Sound wise, we have a Dolby Digital 5.1 mix and a Dolby Digital 2.0 track. I was hoping for a more aggressive mix, but unfortunately, the sound provided was fairly lackluster. Even during intense battle scenes, the score and diegetic sounds seemed muted (with some instances of hiss apparent, especially in "The Original Series" episodes). Dialogue is center-channel heavy and directional effects are sorely underutilized. Overall, I was disappointed by the strictly mediocre use of the channels. Only English subtitles are included.
In terms of Special Features, we have and Audio Commentary by Show Creators Brannon Braga and Rick Berman for the "Star Trek: Enterprise" pilot episode, "Broken Bow" (which originally appeared on the first season set of the series). While not very exciting, the dry commentary does provide a couple of interesting tidbits. The two shed some light on the origin behind setting "Enterprise" one hundred years before "The Original Series" and the controversy surrounding the opening credits. Also, "Enterprise" was concerned with being more character-based than plot-based, which was a different way of tackling a "Star Trek" production. As such, characters were made more accessible and "down-to-earth." It's also interesting to hear the two talk about their take on the Vulcan's and how they wanted to re-interpret the race for this series, which resulted in some ire in fan circles. For casual "Star Trek" viewers, this commentary might be too uneventful, but diehards might dig Berman and Braga's insights.
Next we have a handful of Text Commentaries by Michael and Denise Okuda. These appear on the episodes "Broken Bow," "The Trouble with Tribbles," "Sins of the Father," "The Sword of Kahless" and "Trials and Tribble-ations." Reminiscent of VH-1's "Pop-Up Video" show, these commentaries rely on pointing out various in-jokes, random trivia and behind-the-scenes info through text that pops-up during each episode. Filled with facts that run the gamut from interesting to mundane to the comical, I got a big kick out of these. Without a doubt, the Okuda's certainly exhibit an exhaustive and thorough knowledge of the "Star Trek" universe.

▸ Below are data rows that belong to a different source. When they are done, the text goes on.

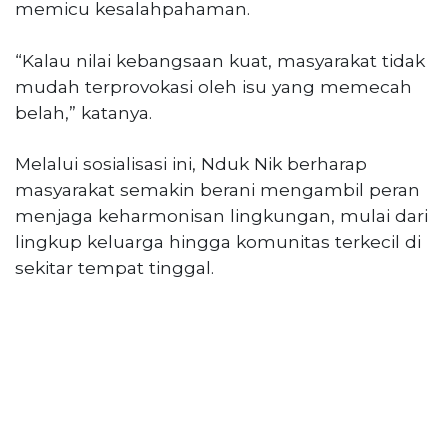
memicu kesalahpahaman.
“Kalau nilai kebangsaan kuat, masyarakat tidak
mudah terprovokasi oleh isu yang memecah
belah,” katanya.
Melalui sosialisasi ini, Nduk Nik berharap
masyarakat semakin berani mengambil peran
menjaga keharmonisan lingkungan, mulai dari
lingkup keluarga hingga komunitas terkecil di
sekitar tempat tinggal.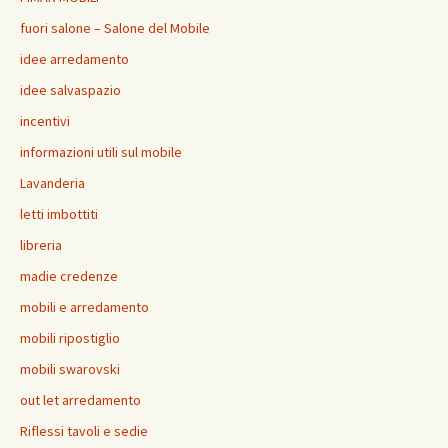
fuori salone – Salone del Mobile
idee arredamento
idee salvaspazio
incentivi
informazioni utili sul mobile
Lavanderia
letti imbottiti
libreria
madie credenze
mobili e arredamento
mobili ripostiglio
mobili swarovski
out let arredamento
Riflessi tavoli e sedie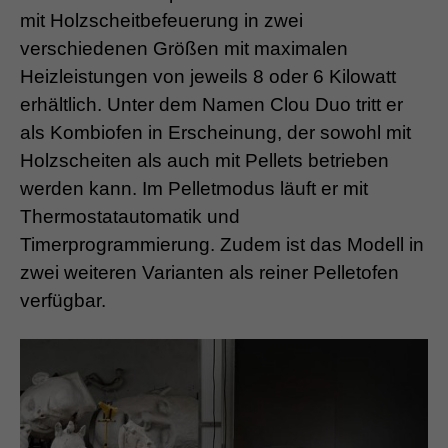
mit Holzscheitbefeuerung in zwei
verschiedenen Größen mit maximalen
Heizleistungen von jeweils 8 oder 6 Kilowatt
erhältlich. Unter dem Namen Clou Duo tritt er
als Kombiofen in Erscheinung, der sowohl mit
Holzscheiten als auch mit Pellets betrieben
werden kann. Im Pelletmodus läuft er mit
Thermostatautomatik und
Timerprogrammierung. Zudem ist das Modell in
zwei weiteren Varianten als reiner Pelletofen
verfügbar.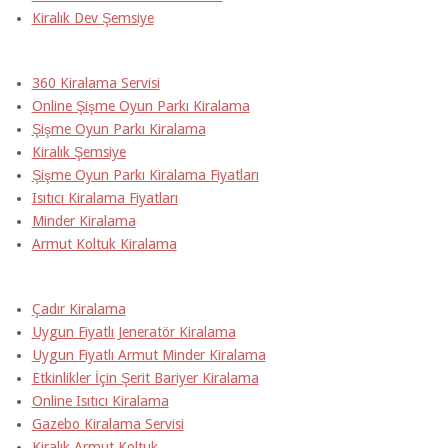
Kiralık Dev Şemsiye
360 Kiralama Servisi
Online Şişme Oyun Parkı Kiralama
Şişme Oyun Parkı Kiralama
Kiralık Şemsiye
Şişme Oyun Parkı Kiralama Fiyatları
Isıtıcı Kiralama Fiyatları
Minder Kiralama
Armut Koltuk Kiralama
Çadır Kiralama
Uygun Fiyatlı Jeneratör Kiralama
Uygun Fiyatlı Armut Minder Kiralama
Etkinlikler İçin Şerit Bariyer Kiralama
Online Isıtıcı Kiralama
Gazebo Kiralama Servisi
Kiralık Armut Koltuk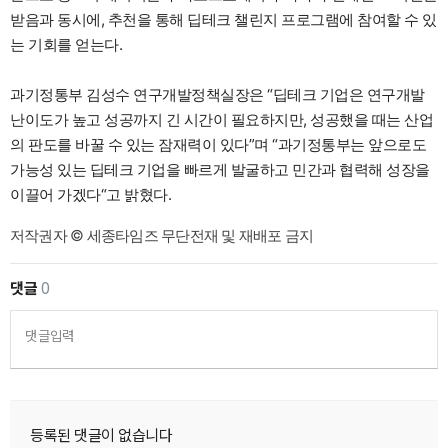
받음과 동시에, 추천을 통해 딥테크 챌린지 프로그램에 참여할 수 있
는 기회를 얻는다.
과기정통부 김성수 연구개발정책실장은 “딥테크 기업은 연구개발
난이도가 높고 성공까지 긴 시간이 필요하지만, 성공했을 때는 산업
의 판도를 바꿀 수 있는 잠재력이 있다”며 “과기정통부는 앞으로도
가능성 있는 딥테크 기업을 빠르게 발굴하고 민간과 협력해 성장을
이끌어 가겠다“고 밝혔다.
저작권자 © 세종타임즈 무단전재 및 재배포 금지
댓글
0
댓글입력
등록된 댓글이 없습니다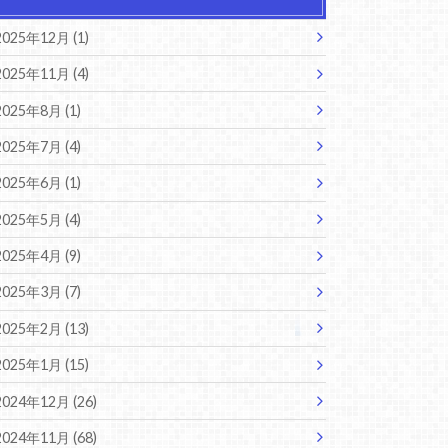
2025年12月 (1)
2025年11月 (4)
2025年8月 (1)
2025年7月 (4)
2025年6月 (1)
2025年5月 (4)
2025年4月 (9)
2025年3月 (7)
2025年2月 (13)
2025年1月 (15)
2024年12月 (26)
2024年11月 (68)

Yes, the good folks at Paramount have once again raided their vaults and sprung another double-dipped collection of "Star Trek" episodes on the public. Even though the "Star Trek Fan Collective: Klingon" set contains a few questionable selections, there are enough quality episodes available to provide a fairly thorough depiction of the "foul smelling barbarians" and their interesting history. All aspects of their mythology is touched upon, from the political to the cultural. For budget-minded enthusiasts and casual "Star Trek" viewers, this compilation of fan-picked episodes from all the "Star Trek" franchises should provide many with an affordable overview of the proud warriors from the planet Q'onoS.